Analyze images using a vision-capable GGUF language model.
How it works
Reads an image file (JPEG or PNG) from disk
Loads a vision-capable GGUF model via inference.LoadFile
Sends the image as part of an inference.Message with the Images field
Generates a text description or analysis using model.Chat
This uses the same multimodal API that powers the OpenAI-compatible /v1/chat/completions endpoint for vision requests.
Prerequisites
Requires a vision-capable model (e.g., LLaVA, Gemma 3 with vision encoder). Text-only models will ignore the image data.
Usage
go build -o vision-analysis ./examples/vision-analysis/
# Describe an image
./vision-analysis --model path/to/vision-model.gguf --image photo.jpg
# Ask a specific question about an image
./vision-analysis --model path/to/vision-model.gguf --image chart.png \
--prompt "What trend does this chart show?"
# With GPU
./vision-analysis --model path/to/vision-model.gguf --device cuda --image photo.jpg
Command vision-analysis demonstrates multimodal inference with image input.

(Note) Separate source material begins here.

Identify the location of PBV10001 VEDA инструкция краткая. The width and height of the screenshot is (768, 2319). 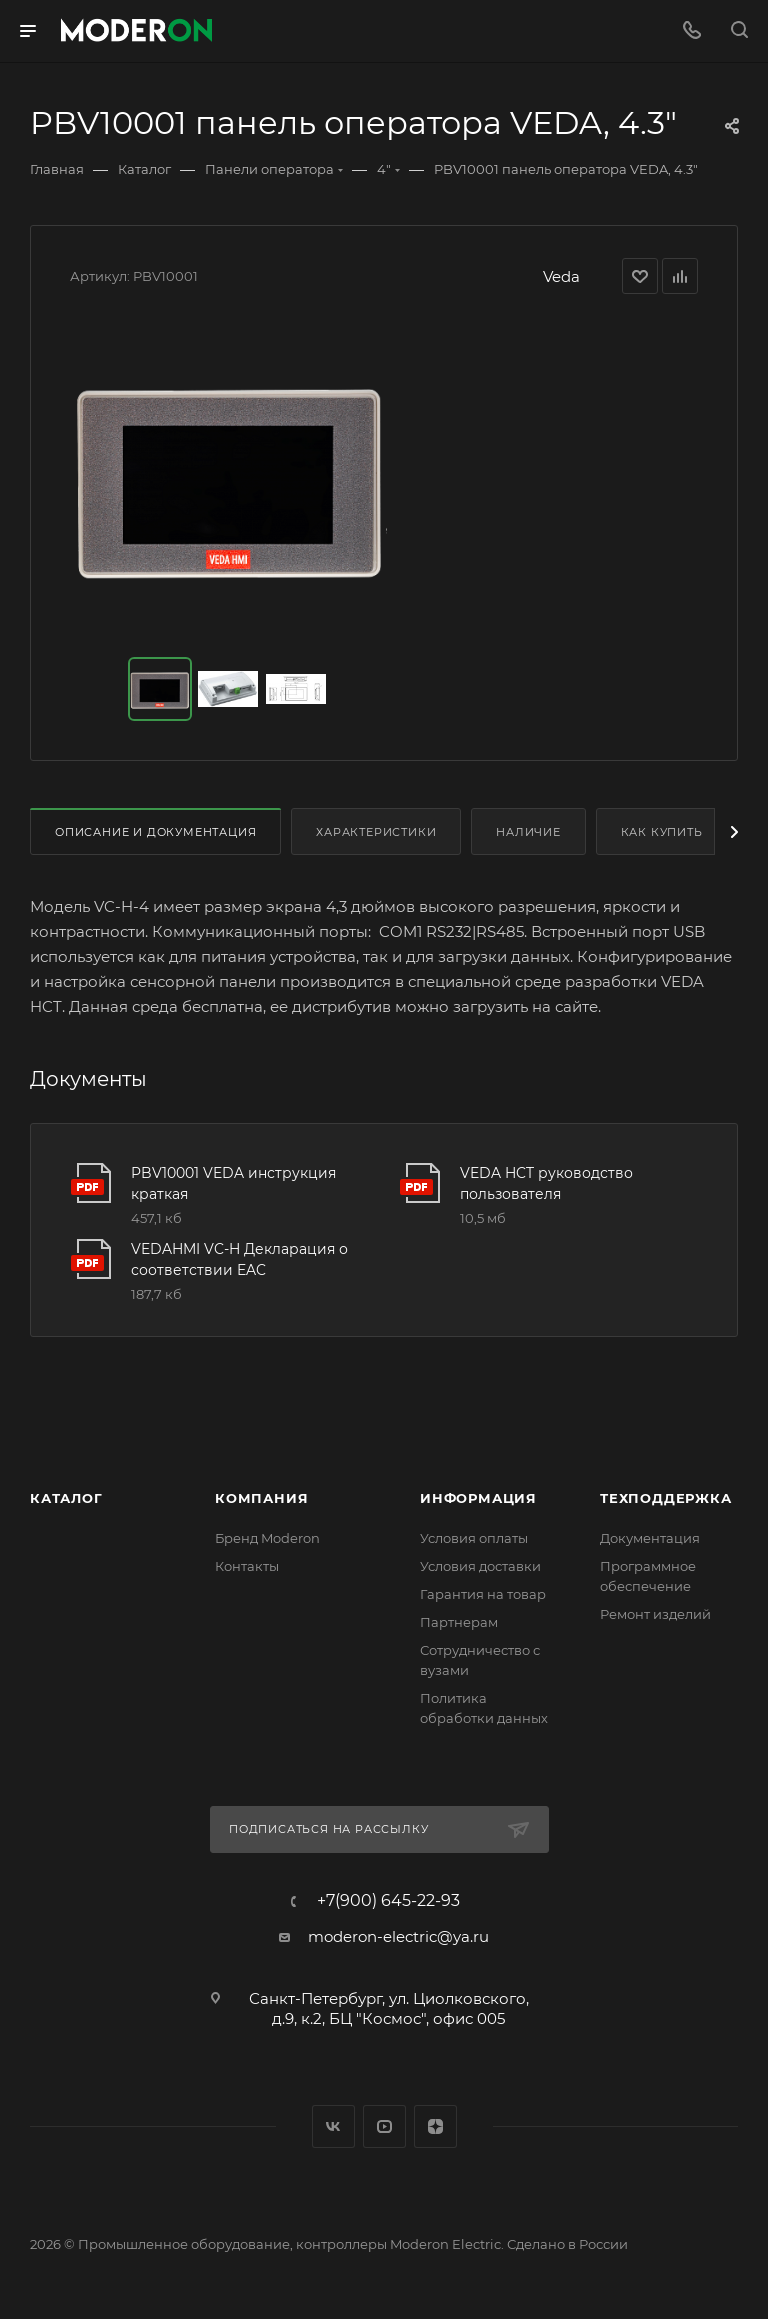 (233, 1183).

It loads a vision-capable GGUF model, reads an image file, and asks the model
to describe or analyze the image. This uses the same inference.Message API
that the OpenAI-compatible server uses for vision requests.
Usage:
go build -o vision-analysis ./examples/vision-analysis/
./vision-analysis --model path/to/vision-model.gguf --image photo.jpg
./vision-analysis --model path/to/vision-model.gguf --image photo.jpg --prompt "What objects are in this image?"